Das mangelnde Selbstbewußtsein der Mädchen hier. Ihnen klarmachen, daß sie nicht für die Liebe zahlen müssen!

Wieso? Ich dachte, die würden für die "Liebe" bezahlt?
Ich meine nicht die Freier, ich meine die Zuhälter. Gut 70 Prozent aller Frauen und Mädchen, die anschaffen, haben ja einen Zuhälter. Und den bezahlen sie. Fürs Nichtstun.

Außerhalb vom Kiez nennt man dich "Die Königin der Reeperbahn". Hier auf dem Kiez aber hast du eher den Ruf einer "Emanze". Es heißt, du würdest "die Mädchen wachmachen". Das Haus auf der Herbertstraße, in dem du zuletzt gearbeitet hast, hatte den Spitznamen "Emanzen-Puff". Seit wann hast du diesen Ruf, Domenica?
Das hat vor sechs Jahren bei mir angefangen. Ich sah so viele Mädchen, die aufs Gemeinste ausgebeutet wurden und auch geschlagen wurden.
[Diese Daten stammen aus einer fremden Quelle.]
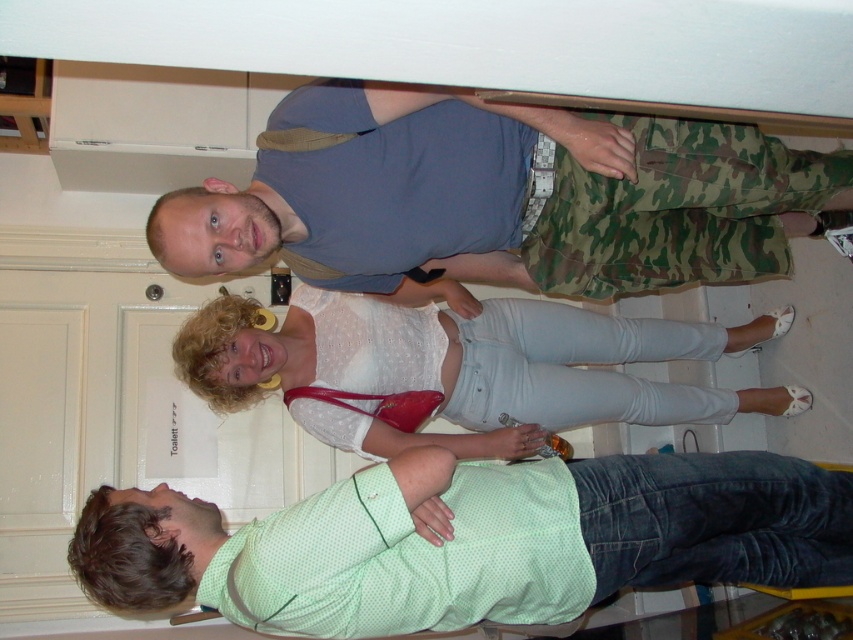 Question: Is camo-patterned shorts at upper center above white matte blouse at center?

Choices:
 (A) no
 (B) yes

Answer: (B)

Question: Based on their relative distances, which object is nearer to the white matte blouse at center?

Choices:
 (A) green dotted shirt at center
 (B) camo-patterned shorts at upper center

Answer: (B)

Question: Which is farther from the camo-patterned shorts at upper center?

Choices:
 (A) white matte blouse at center
 (B) green dotted shirt at center

Answer: (A)

Question: In this image, where is camo-patterned shorts at upper center located relative to green dotted shirt at center?

Choices:
 (A) above
 (B) below

Answer: (A)

Question: Which object is closer to the camera taking this photo?

Choices:
 (A) green dotted shirt at center
 (B) camo-patterned shorts at upper center

Answer: (B)

Question: Is camo-patterned shorts at upper center wider than white matte blouse at center?

Choices:
 (A) yes
 (B) no

Answer: (B)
Und das hat mir leid getan. Ich hab gedacht: Mensch, kann man denn hier nichts tun?! Und es wird ja auch immer schlimmer. Die Mädchen, die jetzt anschaffen, werden immer jünger. Heute stehen schon die 12-, 13-, 14-Jährigen auf der Straße. Hier auf der Reeperbahn geht's ja noch, hier sind sie schon meist 18. Schlimm ist das in Sankt Georg, wo die Mädchen voll sind mit Drogen. Die schaffen das auch gar nicht, mit den Freiern richtig umzugehen.

Was heißt das?
Also, wenn bei mir ein Mann frech ist, den schick ich gleich wieder weg. Bei mir muß man sich gut benehmen. Mein Zimmer ist kein Mülleimer, ich bin kein Schrotthaufen. Wir Alt-Huren haben unsere Gesetze. Wir machen's nur mit Kondom, immer schon. Wir lassen uns nicht küssen, denn das ist ja was, was man natürlich nur zuhause tut. Anal gibt es überhaupt nicht. Aber die jungen Mädchen, die meist von einem Zuhälter Drogen kriegen und dann auf die Straße geschickt werden, die machen alles. Denen ist alles egal. Die sind so kaputt, die haben gar nicht mehr die Kraft, auf sich zu achten. Früher wurde man eingeführt von älteren Huren. Da wurde gesagt: Das machst du, und das machst du nicht. Heute stehen die da ziemlich isoliert, die sind ganz ihren Kerlen ausgeliefert.

Verderben diese jungen Frauen dadurch auch euren Markt?
Noch nicht mal. So einen Gast, der sowas mit jungen Mädchen macht, den möchte ich vor meinem Fenster gar nicht haben.

Du hast öffentlich gesagt, du freust dich über jede, die aussteigt.
Ja, ich freue mich über jede, die aussteigen will und das auch kann! Und über jede, die hier erfolglos ist und eine andere Arbeit findet. Ich freue mich auch, wenn sie nicht erst aussteigen, wenn es zu spät ist.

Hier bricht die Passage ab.